Breastfeeding should be about the health and happiness of the baby. Not about the mother or women in general. That diminishes the value of the purpose. Sure, digression should be used so that others aren't uncomfortable in public places. You snuggle your child with a bottle, Do the same or more w/ the breast. My son grew up healthy and happy. Enough said.

Gary Packwood
Gary Packwood


No comment from this dude on this article or similar content about the dog pound, food pantries or 'awareness' about something.

You get the full frontal Brer Rabbit response.

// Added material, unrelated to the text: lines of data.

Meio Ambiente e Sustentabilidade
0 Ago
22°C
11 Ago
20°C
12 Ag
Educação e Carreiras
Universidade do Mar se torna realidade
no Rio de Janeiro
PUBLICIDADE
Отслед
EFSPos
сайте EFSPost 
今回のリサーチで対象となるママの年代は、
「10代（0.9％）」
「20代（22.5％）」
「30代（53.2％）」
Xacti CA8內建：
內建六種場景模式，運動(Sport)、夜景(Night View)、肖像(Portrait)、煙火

I'm laying low and practicing quietude!


Craig Malisow
Craig Malisow

Hi WhiteGuy,

Not sure if you've noticed, but here on the blog, we often employ an irreverent tone. One hint that the item above was not meant to be a scholarly examination of breastfeeding was the use of the terribly juvenile and ridiculous term "boob-food." I think it would be within the acceptable parameters of debate to allege that the video was a failed attempt at humor, but "pandering" seems a wee bit off the mark.

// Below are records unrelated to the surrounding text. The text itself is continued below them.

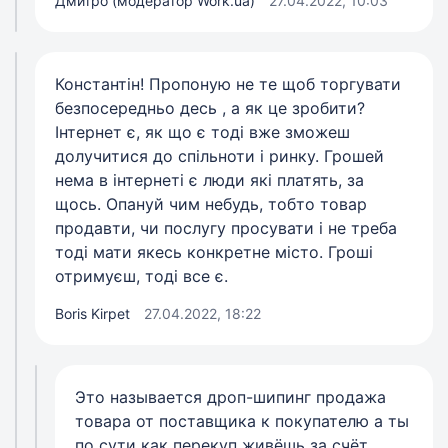
Дмитро (модератор Work.ua)
27.04.2022, 10:03
Константін! Пропоную не те щоб торгувати
безпосередньо десь , а як це зробити?
Інтернет є, як що є тоді вже зможеш
долучитися до спільноти і ринку. Грошей
нема в інтернеті є люди які платять, за
щось. Опануй чим небудь, тобто товар
продавти, чи послугу просувати і не треба
тоді мати якесь конкретне місто. Гроші
отримуєш, тоді все є.
Boris Kirpet
27.04.2022, 18:22
Это называется дроп-шипинг продажа
товара от поставщика к покупателю а ты
по сути как перекуп живёшь за счёт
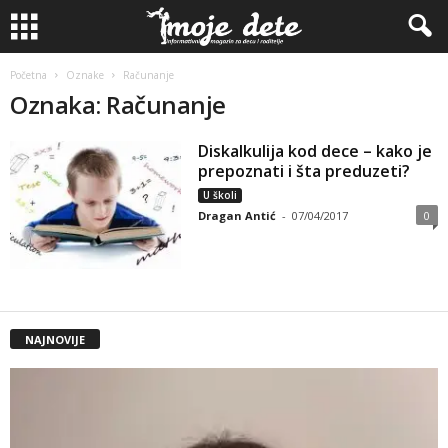
Početna
Oznake
Računanje
Oznaka: Računanje
Diskalkulija kod dece – kako je
prepoznati i šta preduzeti?
U školi
Dragan Antić
-
07/04/2017
0
NAJNOVIJE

By the way, I just said "wee." Heh.



But it is also about the mother. Health benefits for the mother are huge- faster recovery from birth, decreased risk of ovarian, uterine and breast cancer. With 3 generations of breast cancer in my family (not all survivors, either), the benefits for me were as important as the benefits for my sons.

I think the reason that there is so much hyperbole surrounding BFing advocacy is because of how hard BFing mothers have to fight to have a place. No one looks at your twice if you're giving your baby a bottle at the mall, but people snicker, whisper and stare when you are nursing. To reach a middle ground, BFing advocates have to start at the one extreme. You don't get anywhere when you start at a position of compromise.